Usura: o paghi o ti bruciamo casa. Arrestati cinque estorsori a Torino

I carabinieri di Torino, grazie a un imprenditore che ha trovato il coraggio di fare denuncia, hanno smantellato un gruppo criminale specializzato in prestiti, estorsioni, recupero crediti. Le indagini sono partite dalle denuncia dell'uomo.

Usura a Torino: La storia

Quattro presunti esponenti della ‘ndrangheta piemontese sono stati arrestati dalla polizia di Torino per estorsione e usura ai danni di due imprenditori del capoluogo piemontese.

Un quinto uomo, già detenuto per l'operazione Minotauro sulle presunte infiltrazioni della ‘ndrangheta nel torinese, pur rientrando nell'indagine coordinata dalla Dda, condotta dalla squadra mobile negli ultimi due anni, non è stato arrestato in quanto aveva già scontato un periodo di detenzione per la stessa vicenda.

Al centro dell'inchiesta c'è un prestito di 140.000 euro, concesso nel 2010 con un interesse del 100% annuo a due soci di un autosalone.

In due anni, l'imprenditori era stato costretto a versare, a rate, somme di denaro con tassi di interesse tra il 6% e l'8% al mese e la sua società era fallita.

Così, l'hanno minacciato di dargli fuoco e di dare fuoco alla casa e alla moglie e di ficcargli una coltellata.

Gli hanno detto, inoltre, che se non avesse pagato il suo debito gli avrebbero preso moglie e soldi.
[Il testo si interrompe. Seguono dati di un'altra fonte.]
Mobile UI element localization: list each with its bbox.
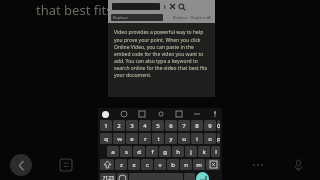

L'imprenditore, d'accordo con gli investigatori, si è presentato all'appuntamento fissato senza il denaro e ha rischiato di essere accoltellato in strada.

Poi i cinque sono stati arrestati.

In un video registrato dai carabinieri sono registrate le minacce di morte alla vittima e le trattative per la consegna delle rate del prestito.